*** EXERCISE MATERIAL Section Begins ***

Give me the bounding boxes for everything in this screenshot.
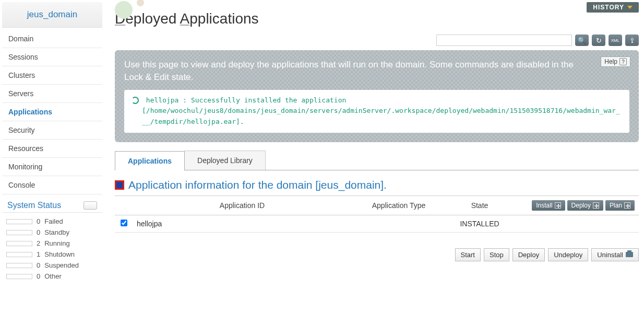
- status-row-suspended: 0Suspended: [6, 260, 98, 271]
- uninstall-button[interactable]: Uninstall: [591, 248, 639, 261]
- info-panel: Help ? Use this page to view and deploy …: [115, 50, 639, 142]
- plus-icon: [555, 202, 561, 209]
- page-title: Deployed Applications: [115, 0, 639, 34]
- sidebar-item-servers[interactable]: Servers: [2, 85, 102, 103]
- deploy-button[interactable]: Deploy: [512, 248, 545, 261]
- cell-app-id: hellojpa: [133, 215, 352, 232]
- plan-button[interactable]: Plan: [605, 200, 635, 211]
- sidebar-item-sessions[interactable]: Sessions: [2, 48, 102, 66]
- applications-table: Application ID Application Type State In…: [115, 195, 639, 233]
- table-row: hellojpa INSTALLED: [115, 215, 639, 232]
- message-label: hellojpa : Successfully installed the ap…: [146, 96, 347, 104]
- tab-deployed-library[interactable]: Deployed Library: [184, 151, 266, 170]
- uninstall-label: Uninstall: [597, 251, 623, 259]
- sidebar: jeus_domain Domain Sessions Clusters Ser…: [0, 0, 104, 285]
- sidebar-item-monitoring[interactable]: Monitoring: [2, 158, 102, 176]
- status-row-failed: 0Failed: [6, 216, 98, 227]
- export-button[interactable]: ⇪: [625, 34, 639, 46]
- undeploy-button[interactable]: Undeploy: [548, 248, 588, 261]
- help-label: Help: [604, 58, 617, 65]
- col-actions: Install Deploy Plan: [514, 195, 639, 215]
- system-status-header: System Status: [2, 197, 102, 213]
- main-content: HISTORY Deployed Applications 🔍 ↻ XML ⇪ …: [104, 0, 644, 285]
- sidebar-item-applications[interactable]: Applications: [2, 103, 102, 121]
- refresh-button[interactable]: ↻: [592, 34, 605, 46]
- refresh-icon: ↻: [596, 37, 602, 44]
- cell-actions: [514, 215, 639, 232]
- sidebar-item-console[interactable]: Console: [2, 176, 102, 194]
- col-app-type: Application Type: [352, 195, 446, 215]
- uninstall-icon: [626, 252, 633, 257]
- stop-button[interactable]: Stop: [484, 248, 509, 261]
- cell-app-type: [352, 215, 446, 232]
- success-icon: [132, 97, 139, 104]
- status-row-shutdown: 1Shutdown: [6, 249, 98, 260]
- decorative-dots: [115, 1, 144, 20]
- search-icon: 🔍: [578, 37, 586, 44]
- xml-icon: XML: [611, 38, 619, 43]
- keyboard-icon[interactable]: [84, 201, 97, 210]
- export-icon: ⇪: [629, 37, 635, 44]
- domain-title[interactable]: jeus_domain: [2, 2, 102, 28]
- tab-applications[interactable]: Applications: [115, 151, 185, 170]
- success-message: hellojpa : Successfully installed the ap…: [124, 90, 629, 133]
- system-status-title: System Status: [7, 201, 61, 210]
- sidebar-item-security[interactable]: Security: [2, 121, 102, 140]
- plus-icon: [624, 202, 630, 209]
- info-text: Use this page to view and deploy the app…: [124, 59, 582, 84]
- col-state: State: [446, 195, 514, 215]
- deploy-header-button[interactable]: Deploy: [567, 200, 603, 211]
- plus-icon: [593, 202, 599, 209]
- cell-state: INSTALLED: [446, 215, 514, 232]
- nav-list: Domain Sessions Clusters Servers Applica…: [2, 30, 102, 194]
- chevron-down-icon: [627, 6, 633, 9]
- search-input[interactable]: [436, 34, 572, 46]
- toolbar: 🔍 ↻ XML ⇪: [115, 34, 639, 46]
- tabs: Applications Deployed Library: [115, 151, 639, 170]
- help-button[interactable]: Help ?: [601, 56, 630, 67]
- install-button[interactable]: Install: [532, 200, 565, 211]
- search-button[interactable]: 🔍: [575, 34, 589, 46]
- col-app-id: Application ID: [133, 195, 352, 215]
- system-status-list: 0Failed 0Standby 2Running 1Shutdown 0Sus…: [0, 213, 104, 285]
- history-button[interactable]: HISTORY: [587, 2, 639, 13]
- message-path: [/home/woochul/jeus8/domains/jeus_domain…: [132, 106, 622, 128]
- help-icon: ?: [619, 58, 627, 65]
- section-title: Application information for the domain […: [115, 170, 639, 195]
- status-row-other: 0Other: [6, 271, 98, 282]
- section-title-text: Application information for the domain […: [128, 179, 387, 191]
- section-icon: [115, 180, 124, 190]
- col-checkbox: [115, 195, 133, 215]
- xml-button[interactable]: XML: [609, 34, 622, 46]
- history-label: HISTORY: [593, 4, 624, 11]
- start-button[interactable]: Start: [455, 248, 481, 261]
- status-row-standby: 0Standby: [6, 227, 98, 238]
- sidebar-item-resources[interactable]: Resources: [2, 140, 102, 158]
- sidebar-item-domain[interactable]: Domain: [2, 30, 102, 48]
- sidebar-item-clusters[interactable]: Clusters: [2, 66, 102, 85]
- status-row-running: 2Running: [6, 238, 98, 249]
- bottom-actions: Start Stop Deploy Undeploy Uninstall: [115, 248, 639, 261]
- row-checkbox[interactable]: [121, 220, 127, 226]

*** EXERCISE MATERIAL Section Ends ***

Could you output all the entries above exactly as written, leaving out the pictures?

Give me the bounding boxes for everything in this screenshot.
- status-row-suspended: 0Suspended: [6, 260, 98, 271]
- uninstall-button[interactable]: Uninstall: [591, 248, 639, 261]
- info-panel: Help ? Use this page to view and deploy …: [115, 50, 639, 142]
- plus-icon: [555, 202, 561, 209]
- page-title: Deployed Applications: [115, 0, 639, 34]
- sidebar-item-servers[interactable]: Servers: [2, 85, 102, 103]
- deploy-button[interactable]: Deploy: [512, 248, 545, 261]
- cell-app-id: hellojpa: [133, 215, 352, 232]
- plan-button[interactable]: Plan: [605, 200, 635, 211]
- sidebar-item-sessions[interactable]: Sessions: [2, 48, 102, 66]
- applications-table: Application ID Application Type State In…: [115, 195, 639, 233]
- table-row: hellojpa INSTALLED: [115, 215, 639, 232]
- message-label: hellojpa : Successfully installed the ap…: [146, 96, 347, 104]
- tab-deployed-library[interactable]: Deployed Library: [184, 151, 266, 170]
- uninstall-label: Uninstall: [597, 251, 623, 259]
- sidebar: jeus_domain Domain Sessions Clusters Ser…: [0, 0, 104, 285]
- sidebar-item-monitoring[interactable]: Monitoring: [2, 158, 102, 176]
- status-row-failed: 0Failed: [6, 216, 98, 227]
- export-button[interactable]: ⇪: [625, 34, 639, 46]
- undeploy-button[interactable]: Undeploy: [548, 248, 588, 261]
- help-label: Help: [604, 58, 617, 65]
- col-actions: Install Deploy Plan: [514, 195, 639, 215]
- system-status-header: System Status: [2, 197, 102, 213]
- main-content: HISTORY Deployed Applications 🔍 ↻ XML ⇪ …: [104, 0, 644, 285]
- sidebar-item-applications[interactable]: Applications: [2, 103, 102, 121]
- refresh-button[interactable]: ↻: [592, 34, 605, 46]
- refresh-icon: ↻: [596, 37, 602, 44]
- cell-actions: [514, 215, 639, 232]
- sidebar-item-console[interactable]: Console: [2, 176, 102, 194]
- col-app-type: Application Type: [352, 195, 446, 215]
- uninstall-icon: [626, 252, 633, 257]
- stop-button[interactable]: Stop: [484, 248, 509, 261]
- cell-app-type: [352, 215, 446, 232]
- success-icon: [132, 97, 139, 104]
- status-row-shutdown: 1Shutdown: [6, 249, 98, 260]
- decorative-dots: [115, 1, 144, 20]
- search-icon: 🔍: [578, 37, 586, 44]
- xml-icon: XML: [611, 38, 619, 43]
- keyboard-icon[interactable]: [84, 201, 97, 210]
- export-icon: ⇪: [629, 37, 635, 44]
- domain-title[interactable]: jeus_domain: [2, 2, 102, 28]
- tab-applications[interactable]: Applications: [115, 151, 185, 170]
- success-message: hellojpa : Successfully installed the ap…: [124, 90, 629, 133]
- system-status-title: System Status: [7, 201, 61, 210]
- sidebar-item-security[interactable]: Security: [2, 121, 102, 140]
- plus-icon: [624, 202, 630, 209]
- info-text: Use this page to view and deploy the app…: [124, 59, 582, 84]
- col-state: State: [446, 195, 514, 215]
- deploy-header-button[interactable]: Deploy: [567, 200, 603, 211]
- plus-icon: [593, 202, 599, 209]
- cell-state: INSTALLED: [446, 215, 514, 232]
- nav-list: Domain Sessions Clusters Servers Applica…: [2, 30, 102, 194]
- chevron-down-icon: [627, 6, 633, 9]
- search-input[interactable]: [436, 34, 572, 46]
- toolbar: 🔍 ↻ XML ⇪: [115, 34, 639, 46]
- tabs: Applications Deployed Library: [115, 151, 639, 170]
- help-button[interactable]: Help ?: [601, 56, 630, 67]
- install-button[interactable]: Install: [532, 200, 565, 211]
- search-button[interactable]: 🔍: [575, 34, 589, 46]
- col-app-id: Application ID: [133, 195, 352, 215]
- system-status-list: 0Failed 0Standby 2Running 1Shutdown 0Sus…: [0, 213, 104, 285]
- history-button[interactable]: HISTORY: [587, 2, 639, 13]
- message-path: [/home/woochul/jeus8/domains/jeus_domain…: [132, 106, 622, 128]
- help-icon: ?: [619, 58, 627, 65]
- section-title: Application information for the domain […: [115, 170, 639, 195]
- status-row-other: 0Other: [6, 271, 98, 282]
- section-title-text: Application information for the domain […: [128, 179, 387, 191]
- section-icon: [115, 180, 124, 190]
- col-checkbox: [115, 195, 133, 215]
- xml-button[interactable]: XML: [609, 34, 622, 46]
- history-label: HISTORY: [593, 4, 624, 11]
- start-button[interactable]: Start: [455, 248, 481, 261]
- status-row-standby: 0Standby: [6, 227, 98, 238]
- sidebar-item-resources[interactable]: Resources: [2, 140, 102, 158]
- sidebar-item-domain[interactable]: Domain: [2, 30, 102, 48]
- sidebar-item-clusters[interactable]: Clusters: [2, 66, 102, 85]
- status-row-running: 2Running: [6, 238, 98, 249]
- bottom-actions: Start Stop Deploy Undeploy Uninstall: [115, 248, 639, 261]
- row-checkbox[interactable]: [121, 220, 127, 226]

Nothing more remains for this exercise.